I had high hopes for The Night Circus since it was the catalyst for starting this blog and I am happy to say that it did not disappoint. Admittedly, I didn’t know much about the actual storyline before I decided I wanted to read the book. I just knew that it was a debut novel about a very mysterious circus and had gotten excellent reviews. The Night Circus was much darker than I anticipated but luckily it did not have a noticeable impact on my dreams, as many novels have been known to do. The story was fast paced enough to keep my attention during the Bart rides to work and I finished it within two weeks.




Since I had so little knowledge of the plot going into it, I didn’t realize that a romance is so central to the plot. (Had I known this, I would have been all the more eager to read it!) I don’t want to give away too much, but I felt like the real romance developed relatively late in novel and I would have enjoyed seeing more of it. I’ll be curious to hear your feelings on this.


I was very pleased with the narrative style, an omniscient narrator who focuses on different characters in the circus as needed. I was desperately trying to avoid a Dickens comparison, but I’m just not going to be able to do that. The narration feels Dickensian in that it follows each character just enough so that you get a good sense of the community and a vivid impression of everyone important within it and how they weave together. Just as the circus goers are lost in the world of the Night Circus, I was lost in it as well.


Have you read Water for Elephants? At first, The Night Circus reminded me of Water for Elephants because you are so immersed in the life and background of the circus, which turns out to be quite dark in both situations. However, as the novel progressed, it reminded me more and more of The Time Traveler’s Wife, which is also dark in its own way. Like Clare and Henry’s, Celia and Marco’s relationship face many challenges, challenges that are more supernatural than those that most normal relationships have to face. Yet another similarity, though, was the manipulation of time and how the narrative bounces back and forth between years. I would be curious to re-read the book and read the chapters in chronological order.

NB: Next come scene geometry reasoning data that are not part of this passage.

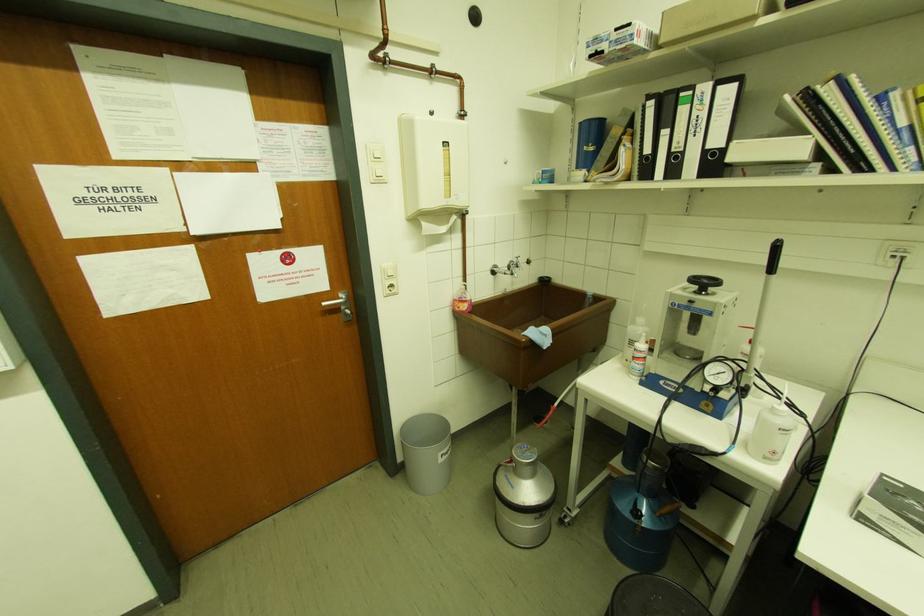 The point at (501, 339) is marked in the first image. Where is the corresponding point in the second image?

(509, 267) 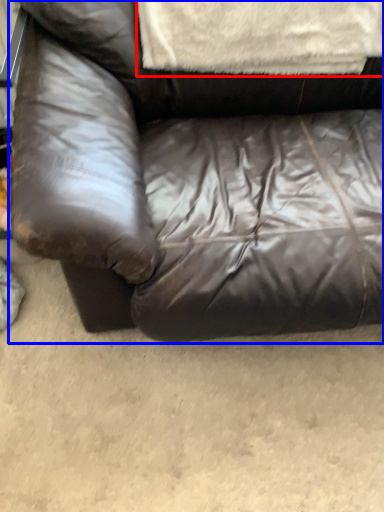 Question: Among these objects, which one is farthest to the camera, blanket (highlighted by a red box) or studio couch (highlighted by a blue box)?

Choices:
 (A) blanket
 (B) studio couch

Answer: (A) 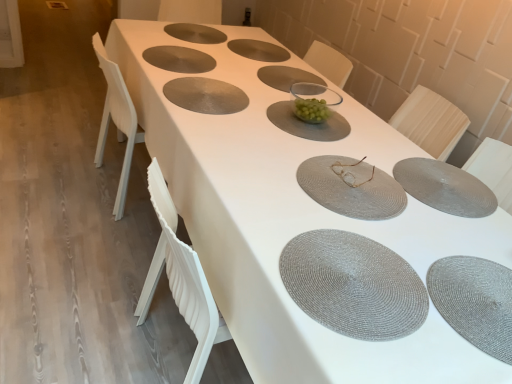 Locate an element on the screen. vacant area that lies between matte gray placemat at center, which is counted as the third tableware, starting from the bottom, and clear glass bowl at center, arranged as the 6th tableware when ordered from the bottom is located at coordinates (313, 137). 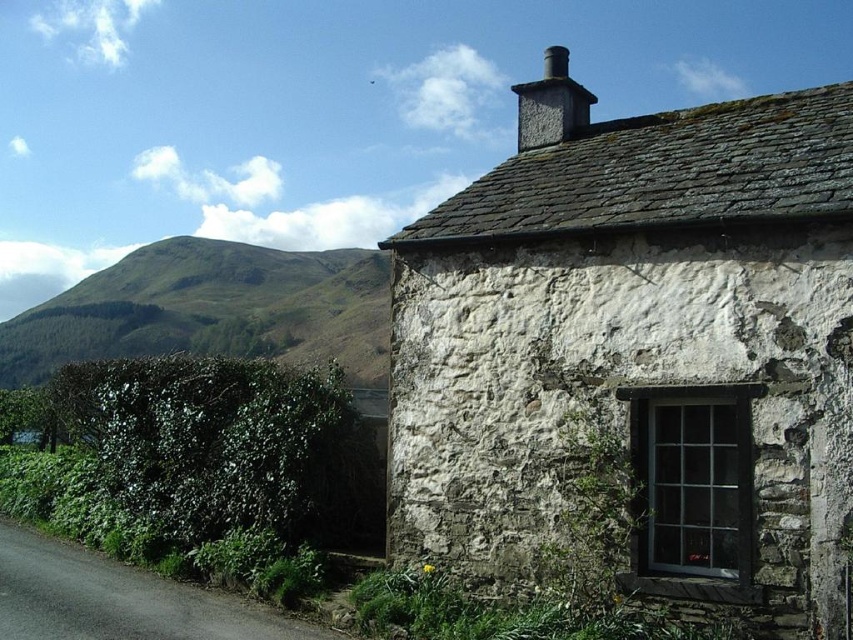 Between green leafy hedge at left and green grassy hillside at upper left, which one appears on the left side from the viewer's perspective?

Positioned to the left is green grassy hillside at upper left.

Is green leafy hedge at left shorter than green grassy hillside at upper left?

→ Yes, green leafy hedge at left is shorter than green grassy hillside at upper left.

Image resolution: width=853 pixels, height=640 pixels. Identify the location of green leafy hedge at left. (201, 452).

Locate an element on the screen. This screenshot has height=640, width=853. green leafy hedge at left is located at coordinates (201, 452).

In order to click on white stone cottage at center in this screenshot , I will do `click(643, 353)`.

Between white stone cottage at center and gray stone chimney at upper center, which one is positioned higher?

gray stone chimney at upper center

Where is `white stone cottage at center`? This screenshot has width=853, height=640. white stone cottage at center is located at coordinates (643, 353).

Can you confirm if green leafy hedge at left is positioned to the right of gray stone chimney at upper center?

Incorrect, green leafy hedge at left is not on the right side of gray stone chimney at upper center.

Is green leafy hedge at left thinner than gray stone chimney at upper center?

Yes, green leafy hedge at left is thinner than gray stone chimney at upper center.

Between point (80, 477) and point (549, 67), which one is positioned behind?

The point (80, 477) is behind.

Find the location of a particular element. This screenshot has height=640, width=853. green leafy hedge at left is located at coordinates (201, 452). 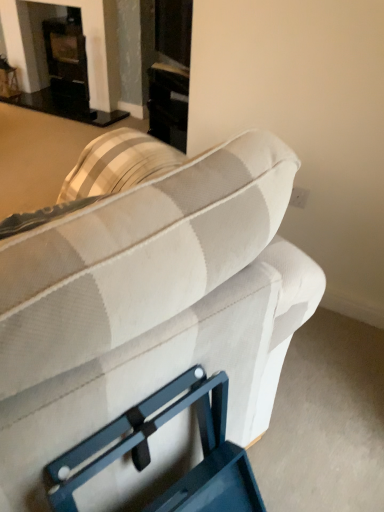 Question: Considering the relative positions of beige fabric couch at center and black glass fireplace at upper left in the image provided, is beige fabric couch at center to the left or to the right of black glass fireplace at upper left?

Choices:
 (A) left
 (B) right

Answer: (B)

Question: From a real-world perspective, relative to black glass fireplace at upper left, is beige fabric couch at center vertically above or below?

Choices:
 (A) below
 (B) above

Answer: (B)

Question: From the image's perspective, relative to black glass fireplace at upper left, is beige fabric couch at center above or below?

Choices:
 (A) below
 (B) above

Answer: (A)

Question: Is black glass fireplace at upper left inside or outside of beige fabric couch at center?

Choices:
 (A) inside
 (B) outside

Answer: (B)

Question: From a real-world perspective, is black glass fireplace at upper left positioned above or below beige fabric couch at center?

Choices:
 (A) below
 (B) above

Answer: (A)

Question: Looking at their shapes, would you say black glass fireplace at upper left is wider or thinner than beige fabric couch at center?

Choices:
 (A) thin
 (B) wide

Answer: (A)

Question: Is black glass fireplace at upper left bigger or smaller than beige fabric couch at center?

Choices:
 (A) small
 (B) big

Answer: (A)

Speaking of which, the fact that the chapters jump around between different time periods was actually my major pet peeve with this book. It’s worth the work, trying to figure out which year you’re in and it’s really not terribly difficult to keep track of, but as a fairly lazy reader, I prefer to sit back and read the novel straight through, without having to think that hard when this is all taking places. Instead, I felt like I was getting jolted back and forth from one year to the next. It works quite well though, always keeping you a little bit lost. Just like you are in the circus!


I think you’re really going to like this one!